Holy to us must mean mementos of the departed. We have all these items in plain view or within reach. We look and remember.”

Another: “I have a small Buddha statue, a small Jesus statue, a cross made from stained glass. I also have a Hindu object. Then I have all the prayer cards for every relative that has died that I went to the service for and then some. I also want my mom’s beautiful dark skinned Madonna. I have the bones of Sainte-Anne-de-Beaupré from Canada in a small metal case. (Really?) I have the engraved medal from my uncle who went to WWII. I have my scapular and my rosary beads.”

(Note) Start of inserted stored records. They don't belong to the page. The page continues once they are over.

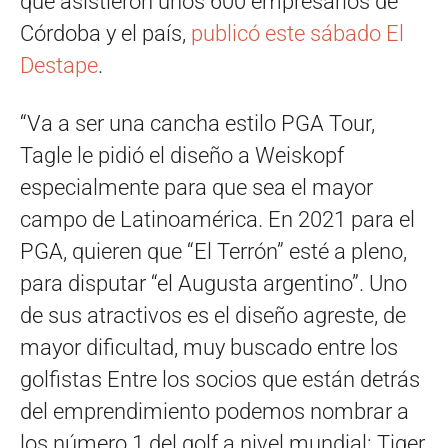
que asistieron unos 600 empresarios de
Córdoba y el país,
publicó este sábado El
Destape
.
“Va a ser una cancha estilo PGA Tour,
Tagle le pidió el diseño a Weiskopf
especialmente para que sea el mayor
campo de Latinoamérica. En 2021 para el
PGA, quieren que “El Terrón” esté a pleno,
para disputar “el Augusta argentino”. Uno
de sus atractivos es el diseño agreste, de
mayor dificultad, muy buscado entre los
golfistas Entre los socios que están detrás
del emprendimiento podemos nombrar a
los número 1 del golf a nivel mundial: Tiger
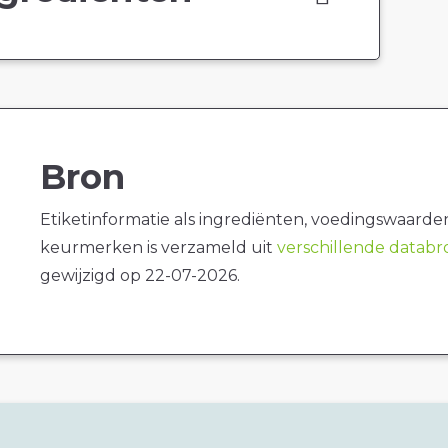
Bron
Etiketinformatie als ingrediënten, voedingswaarde
keurmerken is verzameld uit
verschillende datab
gewijzigd op 22-07-2026.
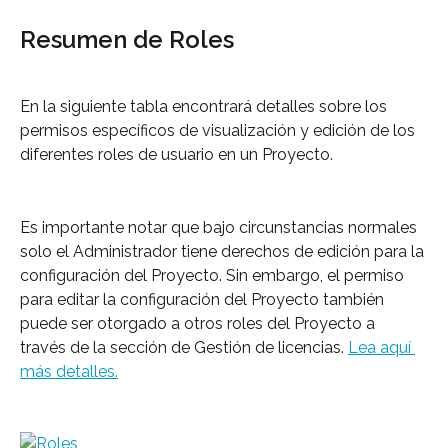
Resumen de Roles
En la siguiente tabla encontrará detalles sobre los 
permisos específicos de visualización y edición de los 
diferentes roles de usuario en un Proyecto.
Es importante notar que bajo circunstancias normales 
solo el Administrador tiene derechos de edición para la 
configuración del Proyecto. Sin embargo, el permiso 
para editar la configuración del Proyecto también 
puede ser otorgado a otros roles del Proyecto a 
través de la sección de Gestión de licencias. 
Lea aquí 
más detalles.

Another: “When one of my high school friends died a few years ago, I gathered various things Jane had stitched for me over the years, along with other objects she’d given me; then I honest-to-God made a sort of altar in the living room.”

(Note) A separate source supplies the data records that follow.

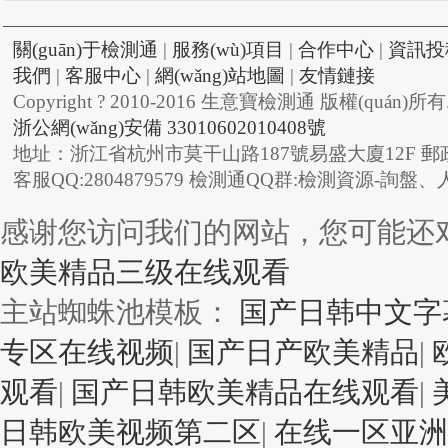
關(guān)于檢測通
|
服務(wù)項目
|
合作中心
|
資訊投
我們
|
客服中心
|
網(wǎng)站地圖
|
友情鏈接
Copyright ? 2010-2016 生意寶檢測通 版權(quán)所有
浙公網(wǎng)安備 33010602010408號
地址：浙江省杭州市莫干山路187號易盛大廈12F 郵政
客服QQ:2804879579 檢測通QQ群:檢測資源-詢盤、人脈
感谢您访问我们的网站，您可能还
欧美精品三级在线观看
主站蜘蛛池模板：
国产日韩中文字
专区在线视频
|
国产日产欧美精品
|
观看
|
国产日韩欧美精品在线观看
|
日韩欧美视频第二区
|
在线一区亚洲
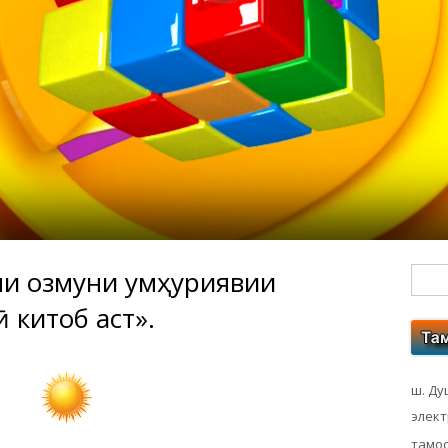
и озмуни ҷумҳуриявии
Гл
 китоб аст».
бо
ко
ш. Ду
элек
тамос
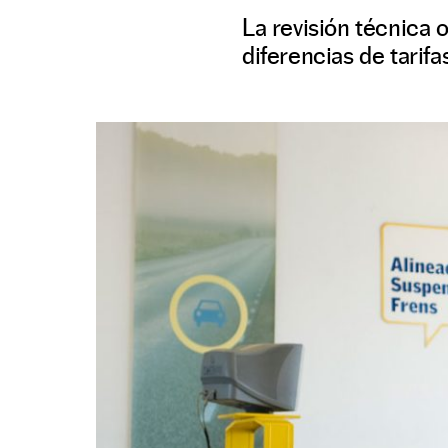
La revisión técnica 
diferencias de tarif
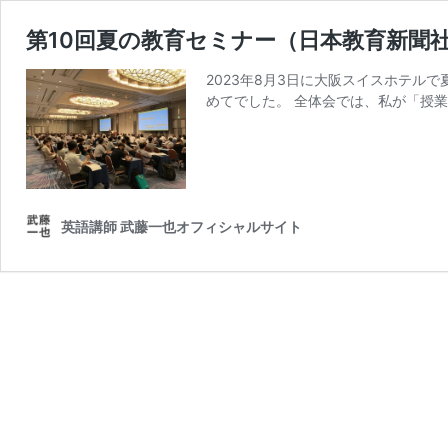
第10回夏の教育セミナー（日本教育新聞
2023年8月3日に大阪スイスホテ
めてでした。 全体会では、私が「授業
英語講師 武藤一也オフィシャルサイト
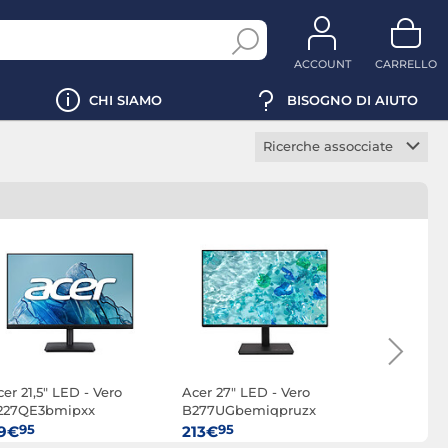
ACCOUNT
CARRELLO
CHI SIAMO
BISOGNO DI AIUTO
Ricerche assocciate
Monitor PC gaming
Monitor PC ufficio
Monitor PC
professionale
Monitor PC curvo
Monitor PC HDR
Monitor PC borderless
Monitor PC touch
er 21,5" LED - Vero
Acer 27" LED - Vero
Acer 27 LE
screen
227QE3bmipxx
B277UGbemiqpruzx
B277Gbmi
Monitor portatile
95
95
95
9€
213€
139€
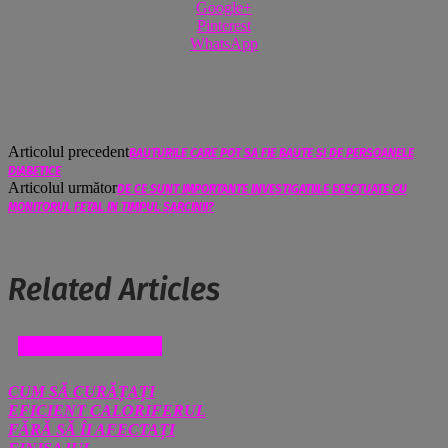
Google+
Pinterest
WhatsApp
Articolul precedent
BAUTURILE CARE POT SA FIE BAUTE SI DE PERSOANELE
DIABETICE
Articolul următor
DE CE SUNT IMPORTANTE INVESTIGATIILE EFECTUATE CU
MONITORUL FETAL IN TIMPUL SARCINII?
Related Articles
CASA SI GRADINA
CUM SĂ CURĂȚAȚI
EFICIENT CALORIFERUL
FĂRĂ SĂ ÎI AFECTAȚI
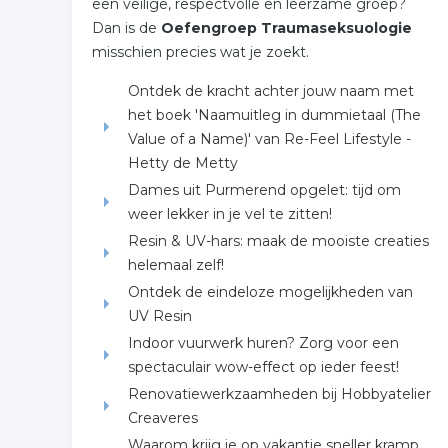
een veilige, respectvolle en leerzame groep?
Dan is de
Oefengroep Traumaseksuologie
misschien precies wat je zoekt.
Ontdek de kracht achter jouw naam met
het boek 'Naamuitleg in dummietaal (The
Value of a Name)' van Re-Feel Lifestyle -
Hetty de Metty
Dames uit Purmerend opgelet: tijd om
weer lekker in je vel te zitten!
Resin & UV-hars: maak de mooiste creaties
helemaal zelf!
Ontdek de eindeloze mogelijkheden van
UV Resin
Indoor vuurwerk huren? Zorg voor een
spectaculair wow-effect op ieder feest!
Renovatiewerkzaamheden bij Hobbyatelier
Creaveres
Waarom krijg je op vakantie sneller kramp,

“Fresh flowers in the house year round.”

Another person shared childhood Catholic memories of palms, then said, “I’m not sure what I have that is holy in our house, maybe the Kiddush cup, but even then I used an old pewter one we got as a wedding gift. (Interfaith marriages alter our sense of the holy!) Whenever I get roses, they eventually wither. I gather the browned dried petals and spread them in my garden as I say a prayer for or to my mom.”

Some of us are down-to-earth in our holiness: “There is a respectful protocol for some objects some consider holy such as John Deere B tractors. There are certain things you do and don’t do. For instance you never paint it anything different than JD green. You never “street rod” it. And NEVER attempt to imitate the way it sounds, particularly when pulling hard. UNLESS you know for sure you’re doing it properly!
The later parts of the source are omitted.